According to the newspaper, the Good Thinking Society, a nonprofit that promotes rational enquiry, has addressed several Goop products it says experts believe could be dangerous to the public in a report sent to the National Trading Standards and the Advertising Standards Authority.
One of the products called out is Goop's Mother Load vitamin supplement. The packets, which cost $90 in America and are also sold in the U.K., are also marketed to pregnant women as those hoping to become pregnant (Goop's website calls them "the Rolls Royce of prenatal vitamins").

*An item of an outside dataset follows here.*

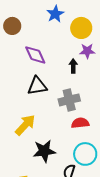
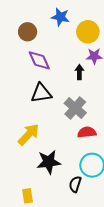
blue star: (55, 14) -> (60, 17), turned -30
brown circle: (12, 26) -> (28, 32), moved
gray cross: (69, 100) -> (75, 108), turned -35

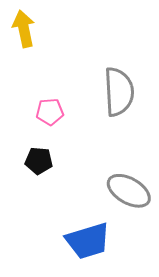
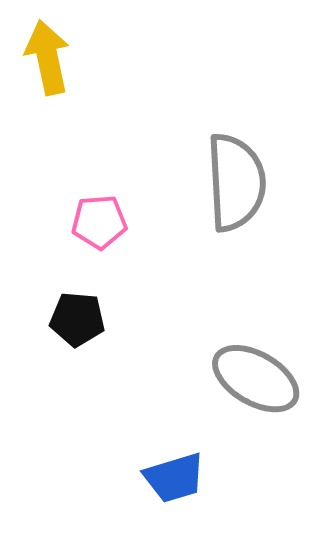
blue trapezoid: (88, 241) -> (174, 478), size x0.7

The National Institute for Health and Care Excellence, however, claims that the amount of vitamin A in the supplements is more than double the recommended limit, which could potentially harm unborn children, reports the New York Daily News. Further, an expert -- clinician scientist and University of Leeds professor Julia Newton-Bishop -- told the Times, "I find it absolutely extraordinary that anyone would contemplate selling these kinds of supplements to pregnant women."
A Goop rep has denied that the supplements are harmful. "When used as recommended, Goop's The Mother Load supplements are safe during pregnancy," a company spokesperson told Us Weekly. "The Mother Load contains a very moderate 450 mcg (1500 IU) of vitamin A (preformed vitamin A as retinyl palmitate), which is less than the recommended daily intake of 600 mcg per day (per NHS). The 4000 IU beta-carotene included in Mother Load is only converted in the body to vitamin A as needed, and there is no safety concern for eating this, as there would be no safety concern for eating a large number of carrots containing beta-carotene. The Mother Load package contains a warning that pregnant women should not consume more than 10,000 IU vitamin A daily due to risk of birth defects."
The allegations come a month after Goop was ordered to pay a $145,000 fine in California because of unproven health claims related to three products: its jade and rose quartz vaginal eggs and its Inner Judge Flower Essence Blend, which it claimed prevented depression, Vox reported.
Other projects called out by the Good Thinking Society include Goop's sun protection products, which are sold with a disclaimer alleging that sunscreen doesn't help prevent cancer, a claim dermatologists have disputed.